About Aluminum Printed Circuit Boards
Most common among metal-core printed circuit boards is the aluminum PCB. This type of printed circuit board is built on top of an aluminum alloy base, instead of a fiberglass base. The alloy usually consists of a combination of magnesium, aluminum and silumin, altering the properties of the metal to best suit the needs of the application.
All aluminum PCBs consist of the following layers:
- The Base Layer: The base layer of the PCB is the aluminum alloy sheet upon which the rest of the PCB builds. This alloy is typically designed to provide maximum electrical insulation and thermal conductivity.
- The Thermal Insulation Layer: This layer is extremely important in the design of the PCB. Consisting of a ceramic polymer, this layer protects the PCB from mechanical or thermal damage by offering thermal resistance and viscoelastic properties. This works by absorbing the heat created as the current moves through the circuits and transferring it to the aluminum layer — there it disperses.

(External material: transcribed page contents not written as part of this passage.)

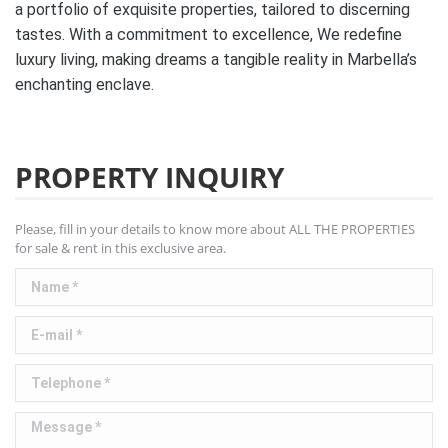
a portfolio of exquisite properties, tailored to discerning
tastes. With a commitment to excellence, We redefine
luxury living, making dreams a tangible reality in Marbella’s
enchanting enclave.
PROPERTY INQUIRY
Please, fill in your details to know more about ALL THE PROPERTIES
for sale & rent in this exclusive area.
Name *
E-mail *
Telephone *
Message *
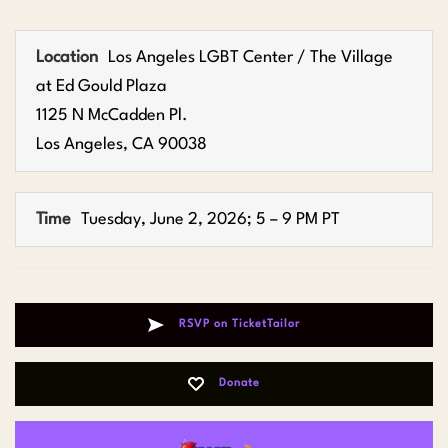
Location
Los Angeles LGBT Center / The Village
at Ed Gould Plaza
1125 N McCadden Pl.
Los Angeles, CA 90038
Time
Tuesday, June 2, 2026; 5 – 9 PM PT
RSVP on TicketTailor
Donate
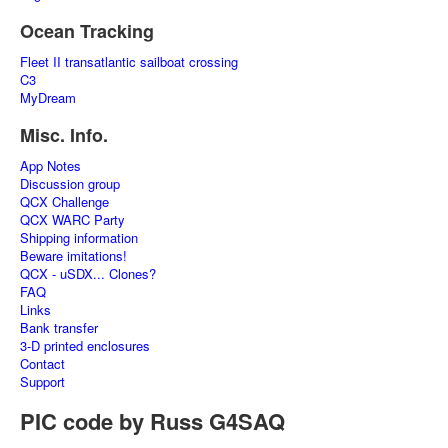
Ocean Tracking
Fleet II transatlantic sailboat crossing
C3
MyDream
Misc. Info.
App Notes
Discussion group
QCX Challenge
QCX WARC Party
Shipping information
Beware imitations!
QCX - uSDX... Clones?
FAQ
Links
Bank transfer
3-D printed enclosures
Contact
Support
PIC code by Russ G4SAQ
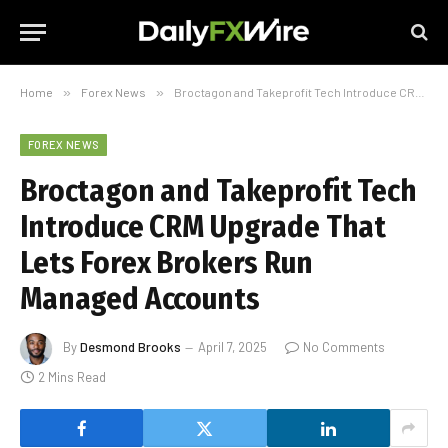
Home
»
Forex News
»
Broctagon and Takeprofit Tech Introduce CRM Upgrade That Lets Forex Brokers Run Managed Accounts
FOREX NEWS
Broctagon and Takeprofit Tech
Introduce CRM Upgrade That
Lets Forex Brokers Run
Managed Accounts
By
Desmond Brooks
April 7, 2025
No Comments
2 Mins Read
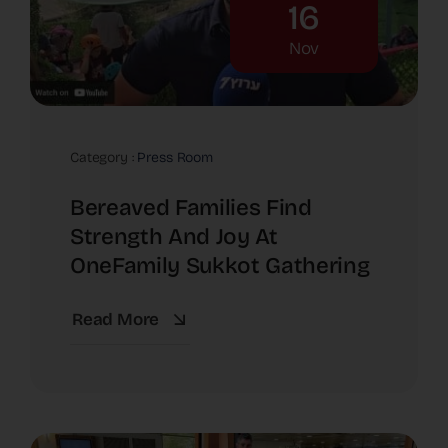
16
Nov
Category :
Press Room
Bereaved Families Find
Strength And Joy At
OneFamily Sukkot Gathering
Read More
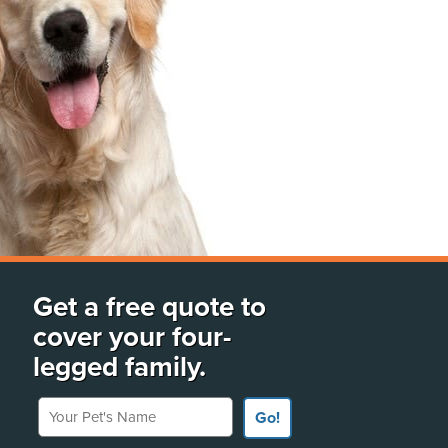
Get a free quote to
cover your four-
legged family.
Your Pet's Name
Go!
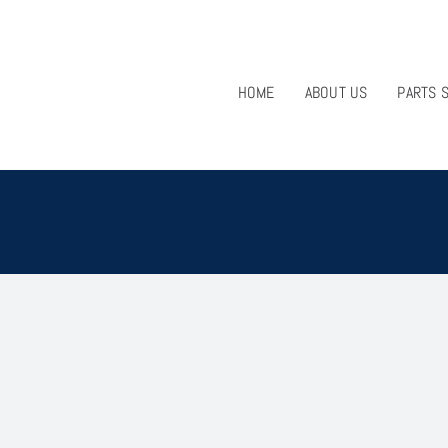
HOME
ABOUT US
PARTS 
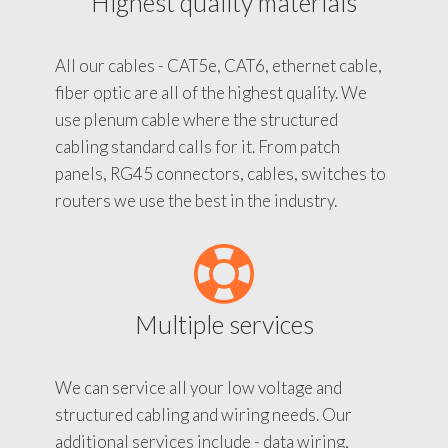
Highest quality materials
All our cables - CAT5e, CAT6, ethernet cable,
fiber optic are all of the highest quality. We
use plenum cable where the structured
cabling standard calls for it. From patch
panels, RG45 connectors, cables, switches to
routers we use the best in the industry.
Multiple services
We can service all your low voltage and
structured cabling and wiring needs. Our
additional services include - data wiring,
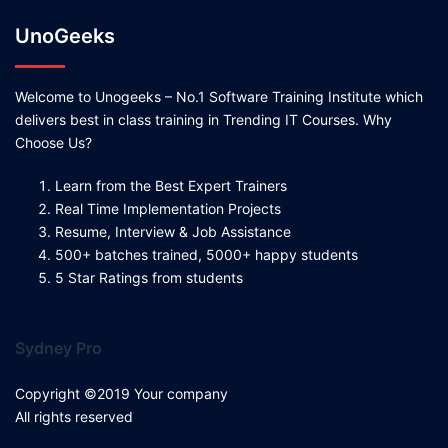
UnoGeeks
Welcome to Unogeeks – No.1 Software Training Institute which
delivers best in class training in Trending IT Courses. Why
Choose Us?
Learn from the Best Expert Trainers
Real Time Implementation Projects
Resume, Interview & Job Assistance
500+ batches trained, 5000+ happy students
5 Star Ratings from students
Sydney Pro
Copyright ©2019 Your company
All rights reserved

- The Circuit Layer: This layer contributes most to the end function of the board, containing the copper foil circuits needed for the PCB to function.
These layers occur in any number of variations, with one or several thermal and circuit layers depending on the particular application. The layers listed also lend a number of different benefits to aluminum PCBs, which can be of use to several key industries.
There are numerous ways the layers above can be altered to create new PCB designs. Each of these variations results in slightly different qualities of the PCB, making it more suitable for some industries and applications over others.
Some types of Aluminum PCBs include:
- Flexible Aluminum: This relatively new material uses ceramic fillers and polyimide resin to provide excellent insulation and flexibility, all while retaining the aluminum’s impressive thermal conductivity. These PCBs can be formed to connect directly where they are needed. This eliminates the need for cables, connectors and fixtures, which can add to the end cost of the product. Once they are bent, however, they are meant to stay there — these PCBs are not designed to flex constantly.
- Hybrid Aluminum: Just as it sounds, a non-thermal material fused to an aluminum base metal creates hybrid aluminum. Usually, the material is a circuit board made with conventional FR-4. By fusing these layers together, the circuit board can dissipate heat more effectively, as well as increase rigidity. These hybrids also tend to be less expensive than entirely aluminum products. The downside, however, is the loss of flexibility.
- Multilayer Aluminum: In high performance power-supply applications, multilayer aluminum PCBs are generally the best. These PCBs consist of layers of thermally conductive dielectrics. While this multilayer approach can handle high performance, they tend to be less efficient when it comes to transferring heat However, overall these PCBs tend to be effective for basic heat dissipation in more complex designs.
- Through-Hole Aluminum: For more complex constructions, the aluminum base of a PCB can be pre-drilled and back-filled with dielectric before being laminated with thermal materials. These are highly complex, and tend to be labor-intensive projects meant for particularly complicated or specific projects.